Disclaimer: I don't own the characters and I don't make any money off of them.

A/N: Thanks as always to ritt, the world's best beta and sounding board!

A watch, Alan thought to himself. That's what I'm going to get Don for his birthday. He may have one he looks at all the time, but it must not be correct because I know he was supposed to be here twenty minutes ago.

Alan sighed and eyed the dinner he'd carefully arranged on the dining table, once steaming hot but growing colder by the second. Where could Don be? It had, after all, been his oldest son's idea that they spend a quiet evening together – just the two of them – with Charlie out of town. "Father-son bonding," Don had grinned as he made the suggestion two days ago. "We don't do that nearly enough."

The older Eppes had immediately agreed, loving the fact that his once distant son was making an effort to become close to his family. Of course this bonding thing would work better if he was actually here.

For at least the tenth time in as many minutes, Alan checked his cell phone for missed calls and checked to make sure the home phone hadn't received a call and forgotten to ring. It's not like Donny to be this late, he worried as he paced through the living room. Paperwork? Yeah, he must have gotten stuck doing paperwork. If I've told him once, I've told him a million times that he shouldn't procrastinate with his paperwork. Just because it's – how did Donny put it? Mind numbingly boring and mundane? Of course he thought it was simple and safe. After all, when was the last time someone had been seriously injured or killed from a paper cut?

So it's settled then, the worried father soothed himself. Donny's at the office buried under a ton of reports. But… surely he'd call and tell me? He does have both an office phone and a cell phone. Maybe his cell battery died. No, that's Charlie who forgets to charge his.

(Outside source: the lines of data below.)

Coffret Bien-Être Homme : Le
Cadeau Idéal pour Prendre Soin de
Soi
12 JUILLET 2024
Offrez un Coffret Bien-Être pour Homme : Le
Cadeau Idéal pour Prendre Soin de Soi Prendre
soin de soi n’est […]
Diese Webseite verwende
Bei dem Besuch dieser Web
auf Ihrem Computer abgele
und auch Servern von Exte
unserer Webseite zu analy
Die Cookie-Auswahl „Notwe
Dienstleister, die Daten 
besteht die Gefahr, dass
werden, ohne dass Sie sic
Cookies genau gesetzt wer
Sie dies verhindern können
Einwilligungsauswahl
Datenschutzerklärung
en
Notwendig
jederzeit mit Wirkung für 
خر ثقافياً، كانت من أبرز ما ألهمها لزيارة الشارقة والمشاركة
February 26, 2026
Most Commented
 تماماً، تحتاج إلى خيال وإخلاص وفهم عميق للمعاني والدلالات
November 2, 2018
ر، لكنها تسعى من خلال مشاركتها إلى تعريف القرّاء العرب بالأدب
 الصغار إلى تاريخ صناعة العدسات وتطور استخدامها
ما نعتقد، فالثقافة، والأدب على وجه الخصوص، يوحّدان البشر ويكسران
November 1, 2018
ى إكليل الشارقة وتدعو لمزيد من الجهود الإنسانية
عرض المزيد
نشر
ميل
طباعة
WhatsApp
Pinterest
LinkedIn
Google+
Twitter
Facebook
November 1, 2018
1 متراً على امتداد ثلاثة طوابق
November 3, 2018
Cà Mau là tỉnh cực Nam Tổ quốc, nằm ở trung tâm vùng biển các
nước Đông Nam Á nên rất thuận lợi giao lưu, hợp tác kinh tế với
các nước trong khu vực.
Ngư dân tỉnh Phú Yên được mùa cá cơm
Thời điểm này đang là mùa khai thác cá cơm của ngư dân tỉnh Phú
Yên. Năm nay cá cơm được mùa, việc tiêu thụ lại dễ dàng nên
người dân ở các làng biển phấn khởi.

Out of a service area? No, I've called him on his cell at the office before.

Alan wandered into the dining room and stared at the rapidly cooling food in frustration. He checked his watch and let out a low growl. Thirty minutes? He can't call and tell me that he's going to be late? That's just thoughtless.

Now wait a minute, he calmed himself down. Maybe one of his team members had a problem? Donny makes it a point to always be there for them – one of the reasons he's so good as a leader. If one of them needed him, he wouldn't cut them off mid-whatever to make a call. Yeah, that must be what he's doing. Hopefully it's nothing serious and won't take much longer. He's probably on his way right now. I'd call, but if he is still talking to them I don't want to interrupt.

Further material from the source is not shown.